## Brief
Nothing is needed except the lines below that run from the one with "Data protection" through the one with "op de bezorgkosten van al je favoriete", repeated exactly.

(Transcribed page contents)
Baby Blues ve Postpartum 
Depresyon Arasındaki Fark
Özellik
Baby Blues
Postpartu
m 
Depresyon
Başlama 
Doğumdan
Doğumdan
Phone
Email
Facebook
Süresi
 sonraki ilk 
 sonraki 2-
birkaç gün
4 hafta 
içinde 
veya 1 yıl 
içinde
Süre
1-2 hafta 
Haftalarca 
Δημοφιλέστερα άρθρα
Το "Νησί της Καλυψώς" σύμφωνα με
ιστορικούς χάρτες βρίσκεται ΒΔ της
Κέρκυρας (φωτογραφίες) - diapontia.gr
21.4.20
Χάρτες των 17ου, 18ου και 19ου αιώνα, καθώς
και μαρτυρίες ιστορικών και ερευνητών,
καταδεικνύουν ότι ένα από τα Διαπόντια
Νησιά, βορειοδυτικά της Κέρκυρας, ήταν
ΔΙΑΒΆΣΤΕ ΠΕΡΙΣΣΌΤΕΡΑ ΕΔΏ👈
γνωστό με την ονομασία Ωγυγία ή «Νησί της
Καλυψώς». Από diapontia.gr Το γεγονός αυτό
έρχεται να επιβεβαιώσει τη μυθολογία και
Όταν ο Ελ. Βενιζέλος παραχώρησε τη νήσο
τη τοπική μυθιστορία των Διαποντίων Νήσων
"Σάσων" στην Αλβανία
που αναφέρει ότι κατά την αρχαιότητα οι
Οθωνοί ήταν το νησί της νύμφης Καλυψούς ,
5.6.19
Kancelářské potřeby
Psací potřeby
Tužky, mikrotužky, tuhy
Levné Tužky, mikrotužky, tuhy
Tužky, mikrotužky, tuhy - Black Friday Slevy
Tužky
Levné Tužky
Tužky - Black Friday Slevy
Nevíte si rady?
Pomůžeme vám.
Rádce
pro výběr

* * *

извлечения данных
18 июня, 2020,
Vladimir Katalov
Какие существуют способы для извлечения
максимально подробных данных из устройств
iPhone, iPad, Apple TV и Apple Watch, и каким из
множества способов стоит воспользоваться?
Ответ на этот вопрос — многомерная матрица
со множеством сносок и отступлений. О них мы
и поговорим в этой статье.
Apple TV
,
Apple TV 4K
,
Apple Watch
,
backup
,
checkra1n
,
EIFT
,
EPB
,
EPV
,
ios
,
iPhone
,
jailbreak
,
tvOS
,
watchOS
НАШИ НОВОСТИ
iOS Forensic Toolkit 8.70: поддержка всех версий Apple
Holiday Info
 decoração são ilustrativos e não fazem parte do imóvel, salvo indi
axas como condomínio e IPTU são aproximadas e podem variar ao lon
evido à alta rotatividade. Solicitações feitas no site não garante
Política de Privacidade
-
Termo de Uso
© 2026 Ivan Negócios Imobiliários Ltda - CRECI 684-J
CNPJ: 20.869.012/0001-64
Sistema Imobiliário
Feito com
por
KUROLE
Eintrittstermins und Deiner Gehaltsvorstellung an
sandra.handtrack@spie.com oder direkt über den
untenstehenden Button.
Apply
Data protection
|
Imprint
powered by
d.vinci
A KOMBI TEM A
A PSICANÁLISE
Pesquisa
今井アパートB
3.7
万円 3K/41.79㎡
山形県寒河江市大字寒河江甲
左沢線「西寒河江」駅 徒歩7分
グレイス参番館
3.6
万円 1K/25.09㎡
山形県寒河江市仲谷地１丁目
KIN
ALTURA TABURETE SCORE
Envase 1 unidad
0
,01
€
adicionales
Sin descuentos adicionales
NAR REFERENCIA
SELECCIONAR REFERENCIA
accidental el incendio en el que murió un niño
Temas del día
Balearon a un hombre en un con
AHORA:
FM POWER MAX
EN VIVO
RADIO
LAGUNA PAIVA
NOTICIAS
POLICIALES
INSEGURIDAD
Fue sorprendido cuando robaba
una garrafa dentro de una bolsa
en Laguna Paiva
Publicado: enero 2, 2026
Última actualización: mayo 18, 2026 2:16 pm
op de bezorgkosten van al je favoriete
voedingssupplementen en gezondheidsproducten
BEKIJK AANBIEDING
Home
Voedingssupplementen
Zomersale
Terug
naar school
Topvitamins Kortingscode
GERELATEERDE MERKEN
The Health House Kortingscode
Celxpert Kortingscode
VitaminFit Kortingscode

## Your response
Data protection
|
Imprint
powered by
d.vinci
A KOMBI TEM A
A PSICANÁLISE
Pesquisa
今井アパートB
3.7
万円 3K/41.79㎡
山形県寒河江市大字寒河江甲
左沢線「西寒河江」駅 徒歩7分
グレイス参番館
3.6
万円 1K/25.09㎡
山形県寒河江市仲谷地１丁目
KIN
ALTURA TABURETE SCORE
Envase 1 unidad
0
,01
€
adicionales
Sin descuentos adicionales
NAR REFERENCIA
SELECCIONAR REFERENCIA
accidental el incendio en el que murió un niño
Temas del día
Balearon a un hombre en un con
AHORA:
FM POWER MAX
EN VIVO
RADIO
LAGUNA PAIVA
NOTICIAS
POLICIALES
INSEGURIDAD
Fue sorprendido cuando robaba
una garrafa dentro de una bolsa
en Laguna Paiva
Publicado: enero 2, 2026
Última actualización: mayo 18, 2026 2:16 pm
op de bezorgkosten van al je favoriete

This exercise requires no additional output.